This article continues from

If we deal solely with the sexual imagery in The Basement Tapes the atmosphere imposed upon them by Greil Marcus’s liner notes on the ‘official album’ is inadequate. Only a small part of the narrative The Tapes contain is being emphasized, suggesting a catalogue of sexual encounters, and ‘locker room humour’ at the expense of a deeper understanding or interpretation of the whole work. For The Basement Tapes could be seen as an odyssey in the epic tradition. A Rock ‘N Roll story of loss, alienation, spiritual conflict and homecoming – Redemption.

“Too much of nothing can make a man feel ill at ease”

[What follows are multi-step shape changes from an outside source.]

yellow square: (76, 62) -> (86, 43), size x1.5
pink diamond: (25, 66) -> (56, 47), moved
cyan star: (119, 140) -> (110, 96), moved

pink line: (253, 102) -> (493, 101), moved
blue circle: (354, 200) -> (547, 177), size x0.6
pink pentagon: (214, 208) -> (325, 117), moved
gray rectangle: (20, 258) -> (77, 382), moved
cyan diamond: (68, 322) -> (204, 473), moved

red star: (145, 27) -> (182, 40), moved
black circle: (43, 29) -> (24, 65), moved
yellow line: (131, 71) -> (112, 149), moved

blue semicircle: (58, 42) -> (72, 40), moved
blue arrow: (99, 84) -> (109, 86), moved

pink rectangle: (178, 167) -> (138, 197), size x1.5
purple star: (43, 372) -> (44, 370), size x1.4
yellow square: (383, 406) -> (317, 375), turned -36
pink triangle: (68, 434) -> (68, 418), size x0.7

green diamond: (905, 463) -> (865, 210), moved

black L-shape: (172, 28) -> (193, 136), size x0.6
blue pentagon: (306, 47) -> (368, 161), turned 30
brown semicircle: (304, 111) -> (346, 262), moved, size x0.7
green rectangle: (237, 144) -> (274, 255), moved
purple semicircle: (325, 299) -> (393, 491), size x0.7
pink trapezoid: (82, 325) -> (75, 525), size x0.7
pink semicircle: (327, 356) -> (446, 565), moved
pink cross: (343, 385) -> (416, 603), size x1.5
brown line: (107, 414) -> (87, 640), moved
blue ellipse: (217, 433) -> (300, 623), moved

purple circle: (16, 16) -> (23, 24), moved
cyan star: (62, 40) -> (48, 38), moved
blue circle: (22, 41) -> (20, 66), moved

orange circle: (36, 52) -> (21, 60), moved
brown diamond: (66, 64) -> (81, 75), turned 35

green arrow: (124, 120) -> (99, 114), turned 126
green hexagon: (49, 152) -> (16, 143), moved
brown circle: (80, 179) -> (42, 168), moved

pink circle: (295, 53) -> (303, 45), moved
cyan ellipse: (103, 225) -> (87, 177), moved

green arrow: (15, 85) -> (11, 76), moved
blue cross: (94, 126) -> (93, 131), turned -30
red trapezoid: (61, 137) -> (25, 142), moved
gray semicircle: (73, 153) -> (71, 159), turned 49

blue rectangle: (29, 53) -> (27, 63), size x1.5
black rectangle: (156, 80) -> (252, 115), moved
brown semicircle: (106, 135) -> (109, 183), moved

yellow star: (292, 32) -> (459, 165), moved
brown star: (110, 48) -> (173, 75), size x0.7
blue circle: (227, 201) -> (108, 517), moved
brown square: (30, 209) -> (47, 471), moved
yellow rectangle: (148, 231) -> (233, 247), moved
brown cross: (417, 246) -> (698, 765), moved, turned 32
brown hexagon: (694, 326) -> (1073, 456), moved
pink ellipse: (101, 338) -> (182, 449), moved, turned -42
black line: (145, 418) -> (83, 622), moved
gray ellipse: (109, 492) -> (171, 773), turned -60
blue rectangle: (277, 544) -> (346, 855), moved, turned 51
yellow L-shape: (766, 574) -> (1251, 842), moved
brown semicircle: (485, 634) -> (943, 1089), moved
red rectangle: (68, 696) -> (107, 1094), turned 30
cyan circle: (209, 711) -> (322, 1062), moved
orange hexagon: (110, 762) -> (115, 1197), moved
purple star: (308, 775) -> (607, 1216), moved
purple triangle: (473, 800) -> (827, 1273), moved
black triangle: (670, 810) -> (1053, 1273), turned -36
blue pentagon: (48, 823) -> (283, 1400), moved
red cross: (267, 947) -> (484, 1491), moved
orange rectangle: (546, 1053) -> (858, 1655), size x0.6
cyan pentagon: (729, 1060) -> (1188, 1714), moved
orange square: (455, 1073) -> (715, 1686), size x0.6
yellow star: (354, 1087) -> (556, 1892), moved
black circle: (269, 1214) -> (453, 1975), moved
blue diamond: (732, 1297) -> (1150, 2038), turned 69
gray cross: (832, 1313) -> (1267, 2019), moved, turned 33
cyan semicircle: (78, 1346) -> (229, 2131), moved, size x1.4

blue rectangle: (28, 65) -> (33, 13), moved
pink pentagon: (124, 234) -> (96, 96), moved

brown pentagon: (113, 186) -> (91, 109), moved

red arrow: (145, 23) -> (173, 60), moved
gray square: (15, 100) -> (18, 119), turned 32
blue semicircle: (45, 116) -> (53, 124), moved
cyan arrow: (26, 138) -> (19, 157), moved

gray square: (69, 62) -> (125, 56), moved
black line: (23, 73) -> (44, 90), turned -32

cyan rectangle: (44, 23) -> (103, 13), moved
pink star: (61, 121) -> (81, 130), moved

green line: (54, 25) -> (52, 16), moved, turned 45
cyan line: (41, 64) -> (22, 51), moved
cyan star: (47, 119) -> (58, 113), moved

Too Much of Nothing will be taken as a song in which the abandonment and license begins to play. Too much of nothing sure can make a fella mean – and desperate. (Read King Lear)

“In the day of confession
We cannot mock a soul
Oh when there's too much of nothing
No one has control”

 The waters of oblivion are rising alarmingly and a reckoning must be faced. In a nihilistic search for pleasure everything loses value, nothing is sacred.

"Too much of nothing.
Can make a man abuse a king
He can walk the streets and boast like most
But he wouldn’t know' a thing
Now it's all been done before,
It's all been written in a book,
But when there's too much of nothing
Nobody' should look”.

This song arrives like a moment of sanity; and insight – and dread. The past has all been recorded but who has the courage to look back after living out the orgiastic abandonment of the songs we’ve been discussing. The possible consequence is outlined in Down In The Flood

"Oh Mama you're gonna miss your best friend now
You 're gonna have to find yourself
another best friend somehow"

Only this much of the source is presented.